Guards keep cons away from Burress

With a team of prison guards blocking for him, Plaxico Burress doesn’t have to worry about any unnecessary roughness during his stay at Oneida Correctional Facility.

The guards at the upstate Rome prison keep Burress under protective custody — meaning the only time the ex-Giants star is seen by prisoners in the general population is during visiting hours.

And even when he gets visitors, special precautions are taken.

“Because of who he is, I’m going to put you up front near us,” a guard told a Post reporter in the prison visitor’s room, “in case the other prisoners or their visitors come up and bother him, asking for his autograph or taking a picture.”

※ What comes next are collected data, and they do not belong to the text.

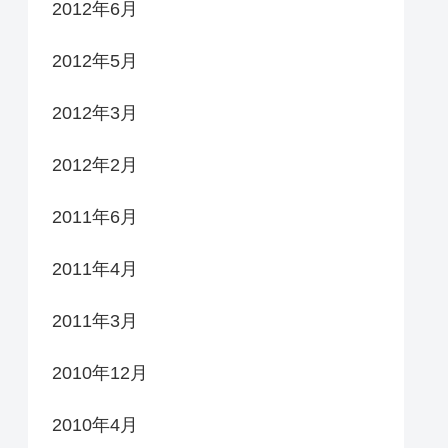
2012年6月
2012年5月
2012年3月
2012年2月
2011年6月
2011年4月
2011年3月
2010年12月
2010年4月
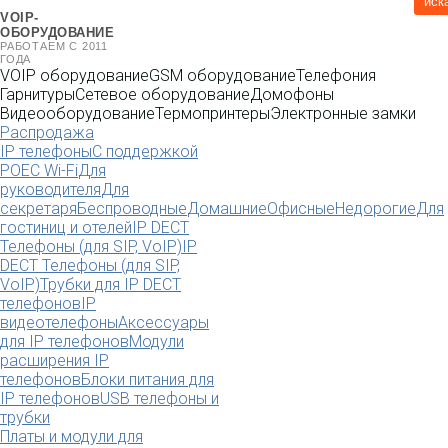
иск
VOIP-
ОБОРУДОВАНИЕ
РАБОТАЕМ С 2011
ГОДА
VOIP оборудование
GSM оборудование
Телефония
Гарнитуры
Сетевое оборудование
Домофоны
Видеооборудование
Термопринтеры
Электронные замки
Распродажа
IP телефоны
С поддержкой
POE
C Wi-Fi
Для
руководителя
Для
секретаря
Беспроводные
Домашние
Офисные
Недорогие
Для
гостиниц и отелей
IP DECT
Телефоны (для SIP, VoIP)
IP
DECT Телефоны (для SIP,
VoIP)
Трубки для IP DECT
телефонов
IP
видеотелефоны
Аксессуары
для IP телефонов
Модули
расширения IP
телефонов
Блоки питания для
IP телефонов
USB телефоны и
трубки
Платы и модули для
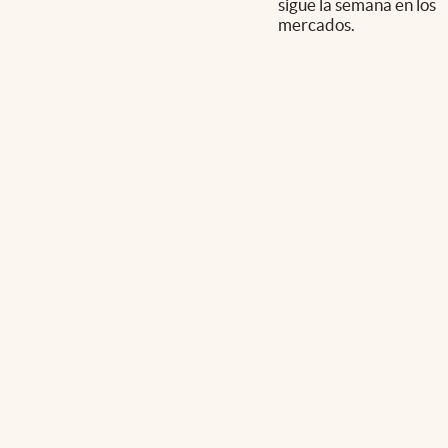
sigue la semana en los
mercados.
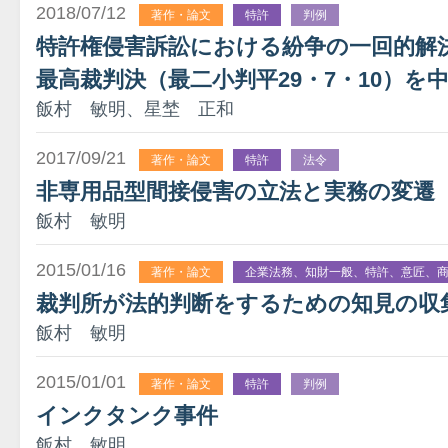
2018/07/12
著作・論文
特許
判例
特許権侵害訴訟における紛争の一回的解
最高裁判決（最二小判平29・7・10）を
飯村 敏明、星埜 正和
2017/09/21
著作・論文
特許
法令
非専用品型間接侵害の立法と実務の変遷
飯村 敏明
2015/01/16
著作・論文
企業法務、知財一般、特許、意匠、
裁判所が法的判断をするための知見の収
飯村 敏明
2015/01/01
著作・論文
特許
判例
インクタンク事件
飯村 敏明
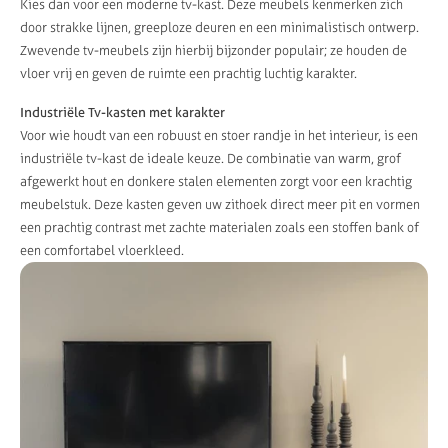
Kies dan voor een moderne tv-kast. Deze meubels kenmerken zich
door strakke lijnen, greeploze deuren en een minimalistisch ontwerp.
Zwevende tv-meubels zijn hierbij bijzonder populair; ze houden de
vloer vrij en geven de ruimte een prachtig luchtig karakter.
Industriële Tv-kasten met karakter
Voor wie houdt van een robuust en stoer randje in het interieur, is een
industriële tv-kast de ideale keuze. De combinatie van warm, grof
afgewerkt hout en donkere stalen elementen zorgt voor een krachtig
meubelstuk. Deze kasten geven uw zithoek direct meer pit en vormen
een prachtig contrast met zachte materialen zoals een stoffen bank of
een comfortabel vloerkleed.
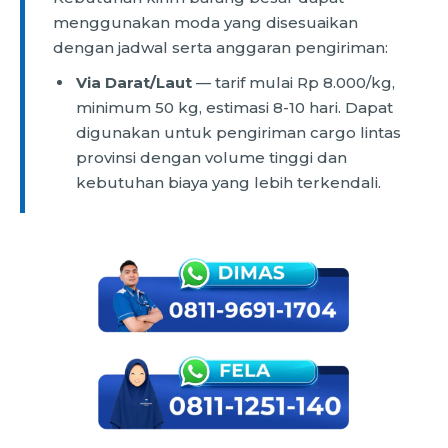
menggunakan moda yang disesuaikan
dengan jadwal serta anggaran pengiriman:
Via Darat/Laut
— tarif mulai Rp 8.000/kg,
minimum 50 kg, estimasi 8-10 hari. Dapat
digunakan untuk pengiriman cargo lintas
provinsi dengan volume tinggi dan
kebutuhan biaya yang lebih terkendali.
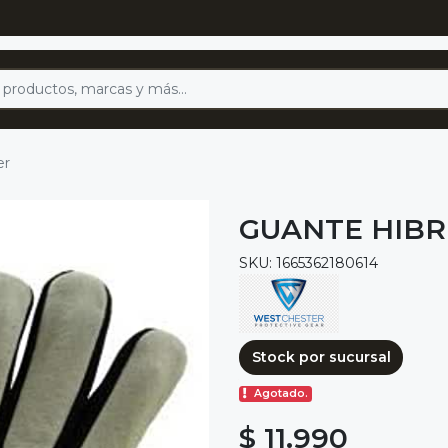
er
GUANTE HIBR
SKU: 1665362180614
Stock por sucursal
Agotado.
$ 11.990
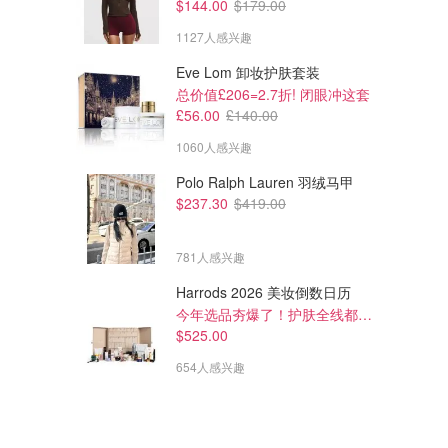
$144.00
$179.00
1127人感兴趣
Eve Lom 卸妆护肤套装
总价值£206=2.7折! 闭眼冲这套
£56.00
£140.00
1060人感兴趣
Polo Ralph Lauren 羽绒马甲
$8.54
$4.99
$19.99
$9.99
$237.30
$419.00
Oral-B 3D White 密集美白牙膏
3DWhite Luxe 亮白牙膏 95g
94g
781人感兴趣
Amazon澳洲亚马逊
Amazon澳洲亚马逊
Harrods 2026 美妆倒数日历
今年选品夯爆了！护肤全线都很绝
$525.00
654人感兴趣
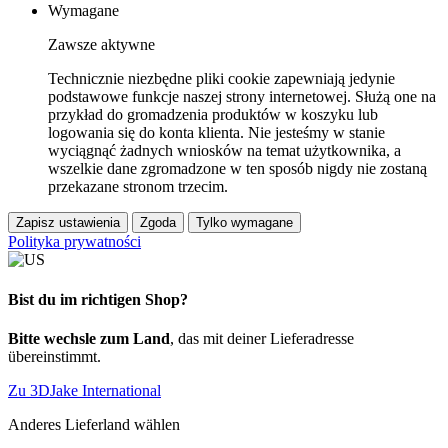
Wymagane
Zawsze aktywne
Technicznie niezbędne pliki cookie zapewniają jedynie
podstawowe funkcje naszej strony internetowej. Służą one na
przykład do gromadzenia produktów w koszyku lub
logowania się do konta klienta. Nie jesteśmy w stanie
wyciągnąć żadnych wniosków na temat użytkownika, a
wszelkie dane zgromadzone w ten sposób nigdy nie zostaną
przekazane stronom trzecim.
Zapisz ustawienia
Zgoda
Tylko wymagane
Polityka prywatności
Bist du im richtigen Shop?
Bitte wechsle zum Land
, das mit deiner Lieferadresse
übereinstimmt.
Zu 3DJake International
Anderes Lieferland wählen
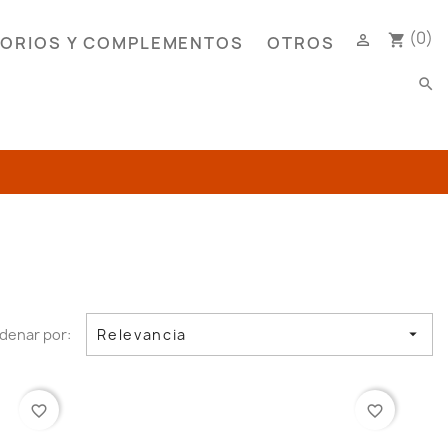
(0)

shopping_cart
ORIOS Y COMPLEMENTOS
OTROS
search
denar por:
Relevancia

favorite_border
favorite_border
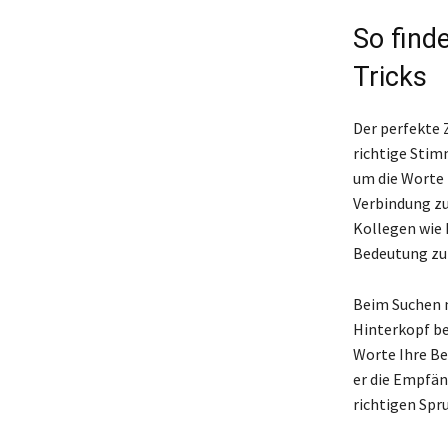
So find
Tricks
Der perfekte 
richtige Stimm
um die Worte 
Verbindung zu
Kollegen wie 
Bedeutung zu 
Beim Suchen n
Hinterkopf be
Worte Ihre Be
er die Empfäng
richtigen Spru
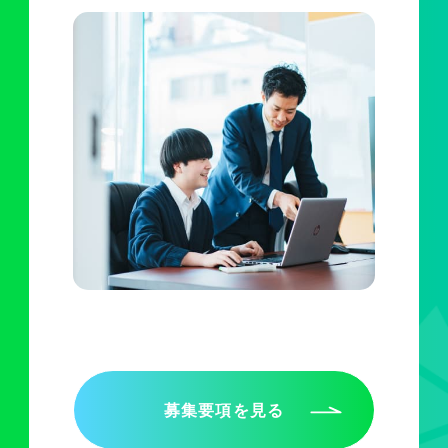
募集要項を見る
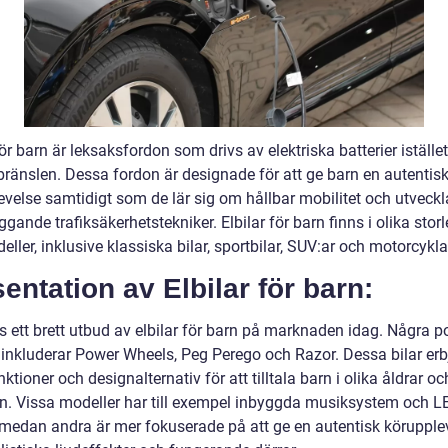
för barn är leksaksfordon som drivs av elektriska batterier istället
 bränslen. Dessa fordon är designade för att ge barn en autentis
evelse samtidigt som de lär sig om hållbar mobilitet och utveckl
gande trafiksäkerhetstekniker. Elbilar för barn finns i olika stor
ller, inklusive klassiska bilar, sportbilar, SUV:ar och motorcykla
entation av Elbilar för barn:
s ett brett utbud av elbilar för barn på marknaden idag. Några p
inkluderar Power Wheels, Peg Perego och Razor. Dessa bilar erb
nktioner och designalternativ för att tilltala barn i olika åldrar oc
en. Vissa modeller har till exempel inbyggda musiksystem och L
medan andra är mer fokuserade på att ge en autentisk körupple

The only prisoners he gets to socialize with are others in protective custody — like “Sopranos” actor Lilo Brancato, who was convicted of burglary but cleared of a murder charge after a cop was fatally shot.

Burress, ashen-faced and scraggly, briefly sat down with The Post wearing a forest-green prison shirt that read “Burress, Plaxico 09R3260.”

Asked about his life behind bars, Burress shouted, “What?” and then walked away.

“Whenever we see him walking, he has a nervous look, like he’s really nervous,” one inmate’s mom quoted her son as saying. “It’s like he’s trying to look to the side, but he doesn’t want anyone to notice. He seems scared.”

Burress’ visibly pregnant wife, Tiffany, and their 3-year-old son, Elijah, visited him Saturday and again yesterday.

On Saturday, his wife attempted to bring him a GE microwave oven but was turned away by guards and had to lug it back to her white Range Rover.

Yesterday, Burress’ son arrived at the prison parking lot, ecstatic to see his father.

Inside, the former star receiver hugged Tiffany, and then he and his son played with toy trucks, other visitors said.

“He was very good with his son,” one visitor said. “He was loving. He kept hugging him and kissing him. They both seemed very, very happy.”

Serving a 20-month sentence for shooting himself with his own illegal gun, Burress is hardly doing hard time.

On the prison’s V wing, he has his own cell, and the only other prisoners he has to interact with are the fewer than two dozen inmates in the same boat.

His wife may not have managed to get the microwave inside, but she did come bearing other goodies — arriving with a large package of food.

“The food in there just isn’t very good,” another visitor said, noting that most prisoners ask for bread, snacks and canned goods from the outside.